■ Input data:

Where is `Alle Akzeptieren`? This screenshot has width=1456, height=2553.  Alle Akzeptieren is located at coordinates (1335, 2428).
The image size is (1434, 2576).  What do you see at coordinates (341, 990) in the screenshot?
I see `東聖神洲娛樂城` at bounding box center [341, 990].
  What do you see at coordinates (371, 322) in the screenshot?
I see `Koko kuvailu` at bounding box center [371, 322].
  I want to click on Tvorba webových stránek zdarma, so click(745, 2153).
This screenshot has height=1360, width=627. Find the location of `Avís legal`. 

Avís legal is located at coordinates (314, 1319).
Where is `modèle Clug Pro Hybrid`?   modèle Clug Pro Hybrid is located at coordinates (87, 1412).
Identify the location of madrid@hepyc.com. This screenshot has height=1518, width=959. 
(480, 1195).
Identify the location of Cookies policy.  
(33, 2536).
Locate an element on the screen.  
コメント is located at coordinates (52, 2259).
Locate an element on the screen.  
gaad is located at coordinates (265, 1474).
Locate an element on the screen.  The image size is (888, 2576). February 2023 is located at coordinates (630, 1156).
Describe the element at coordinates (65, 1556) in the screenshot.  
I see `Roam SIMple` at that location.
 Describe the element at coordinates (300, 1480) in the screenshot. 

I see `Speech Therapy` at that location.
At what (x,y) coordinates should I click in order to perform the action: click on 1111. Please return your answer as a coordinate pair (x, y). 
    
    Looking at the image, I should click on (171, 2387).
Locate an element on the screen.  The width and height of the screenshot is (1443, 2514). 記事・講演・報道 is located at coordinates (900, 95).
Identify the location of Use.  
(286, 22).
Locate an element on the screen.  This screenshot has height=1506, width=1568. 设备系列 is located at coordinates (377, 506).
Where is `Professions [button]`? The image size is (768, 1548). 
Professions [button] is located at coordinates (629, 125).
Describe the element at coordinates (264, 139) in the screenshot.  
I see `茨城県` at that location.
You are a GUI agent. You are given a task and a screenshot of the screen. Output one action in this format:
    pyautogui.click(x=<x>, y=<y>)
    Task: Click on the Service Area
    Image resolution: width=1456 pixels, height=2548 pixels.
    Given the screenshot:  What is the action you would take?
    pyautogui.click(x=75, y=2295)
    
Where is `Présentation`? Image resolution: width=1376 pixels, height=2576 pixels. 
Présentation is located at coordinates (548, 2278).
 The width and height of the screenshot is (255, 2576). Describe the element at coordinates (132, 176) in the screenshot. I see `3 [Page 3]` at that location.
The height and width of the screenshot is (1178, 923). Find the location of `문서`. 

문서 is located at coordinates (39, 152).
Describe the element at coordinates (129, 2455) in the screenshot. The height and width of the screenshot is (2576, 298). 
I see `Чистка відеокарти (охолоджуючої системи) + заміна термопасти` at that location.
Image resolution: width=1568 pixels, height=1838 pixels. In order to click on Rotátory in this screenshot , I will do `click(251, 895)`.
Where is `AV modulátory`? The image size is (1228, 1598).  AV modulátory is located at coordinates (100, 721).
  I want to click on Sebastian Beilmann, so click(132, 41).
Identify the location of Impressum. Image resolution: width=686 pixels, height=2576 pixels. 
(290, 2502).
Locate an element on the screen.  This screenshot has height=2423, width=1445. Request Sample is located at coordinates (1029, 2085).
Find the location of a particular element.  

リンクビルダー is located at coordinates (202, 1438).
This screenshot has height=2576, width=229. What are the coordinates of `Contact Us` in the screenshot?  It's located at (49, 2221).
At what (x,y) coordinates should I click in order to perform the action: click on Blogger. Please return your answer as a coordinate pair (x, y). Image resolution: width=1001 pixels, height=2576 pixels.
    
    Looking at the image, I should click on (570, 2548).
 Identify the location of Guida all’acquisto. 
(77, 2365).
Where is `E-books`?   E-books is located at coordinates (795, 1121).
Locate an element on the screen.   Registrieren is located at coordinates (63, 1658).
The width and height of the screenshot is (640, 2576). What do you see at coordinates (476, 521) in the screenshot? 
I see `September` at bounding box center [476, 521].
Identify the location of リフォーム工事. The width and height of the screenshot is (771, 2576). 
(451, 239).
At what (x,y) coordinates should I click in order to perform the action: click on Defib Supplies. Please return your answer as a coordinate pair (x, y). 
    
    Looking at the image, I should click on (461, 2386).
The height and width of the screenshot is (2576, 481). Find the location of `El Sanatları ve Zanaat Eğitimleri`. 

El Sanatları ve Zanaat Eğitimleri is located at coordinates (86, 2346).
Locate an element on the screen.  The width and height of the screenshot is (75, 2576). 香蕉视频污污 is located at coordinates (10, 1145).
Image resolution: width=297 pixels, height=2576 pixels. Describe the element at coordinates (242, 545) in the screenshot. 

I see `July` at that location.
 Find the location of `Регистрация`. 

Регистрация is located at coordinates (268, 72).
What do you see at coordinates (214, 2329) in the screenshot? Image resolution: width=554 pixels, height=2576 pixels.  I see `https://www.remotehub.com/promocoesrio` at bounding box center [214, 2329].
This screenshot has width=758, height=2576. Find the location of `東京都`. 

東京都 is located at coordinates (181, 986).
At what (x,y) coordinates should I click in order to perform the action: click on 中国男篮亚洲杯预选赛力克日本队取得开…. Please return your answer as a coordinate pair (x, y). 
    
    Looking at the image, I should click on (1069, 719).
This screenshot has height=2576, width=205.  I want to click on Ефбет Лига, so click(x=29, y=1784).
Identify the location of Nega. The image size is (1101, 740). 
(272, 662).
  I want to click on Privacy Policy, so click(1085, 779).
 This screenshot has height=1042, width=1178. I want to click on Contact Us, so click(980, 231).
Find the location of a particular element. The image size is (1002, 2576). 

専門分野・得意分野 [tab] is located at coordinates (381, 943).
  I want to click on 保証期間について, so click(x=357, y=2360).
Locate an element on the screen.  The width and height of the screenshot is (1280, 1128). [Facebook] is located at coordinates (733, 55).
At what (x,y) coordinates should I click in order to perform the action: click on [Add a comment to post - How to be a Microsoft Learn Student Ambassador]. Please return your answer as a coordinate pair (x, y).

■ Your goal: Would you repeat the lines from the one containing "The height and width of the screenshot is (2576, 481)." through the end of the data, exactly, with nothing before or after them?

■ Task output:
The height and width of the screenshot is (2576, 481). Find the location of `El Sanatları ve Zanaat Eğitimleri`. 

El Sanatları ve Zanaat Eğitimleri is located at coordinates (86, 2346).
Locate an element on the screen.  The width and height of the screenshot is (75, 2576). 香蕉视频污污 is located at coordinates (10, 1145).
Image resolution: width=297 pixels, height=2576 pixels. Describe the element at coordinates (242, 545) in the screenshot. 

I see `July` at that location.
 Find the location of `Регистрация`. 

Регистрация is located at coordinates (268, 72).
What do you see at coordinates (214, 2329) in the screenshot? Image resolution: width=554 pixels, height=2576 pixels.  I see `https://www.remotehub.com/promocoesrio` at bounding box center [214, 2329].
This screenshot has width=758, height=2576. Find the location of `東京都`. 

東京都 is located at coordinates (181, 986).
At what (x,y) coordinates should I click in order to perform the action: click on 中国男篮亚洲杯预选赛力克日本队取得开…. Please return your answer as a coordinate pair (x, y). 
    
    Looking at the image, I should click on (1069, 719).
This screenshot has height=2576, width=205.  I want to click on Ефбет Лига, so click(x=29, y=1784).
Identify the location of Nega. The image size is (1101, 740). 
(272, 662).
  I want to click on Privacy Policy, so click(1085, 779).
 This screenshot has height=1042, width=1178. I want to click on Contact Us, so click(980, 231).
Find the location of a particular element. The image size is (1002, 2576). 

専門分野・得意分野 [tab] is located at coordinates (381, 943).
  I want to click on 保証期間について, so click(x=357, y=2360).
Locate an element on the screen.  The width and height of the screenshot is (1280, 1128). [Facebook] is located at coordinates (733, 55).
At what (x,y) coordinates should I click in order to perform the action: click on [Add a comment to post - How to be a Microsoft Learn Student Ambassador]. Please return your answer as a coordinate pair (x, y).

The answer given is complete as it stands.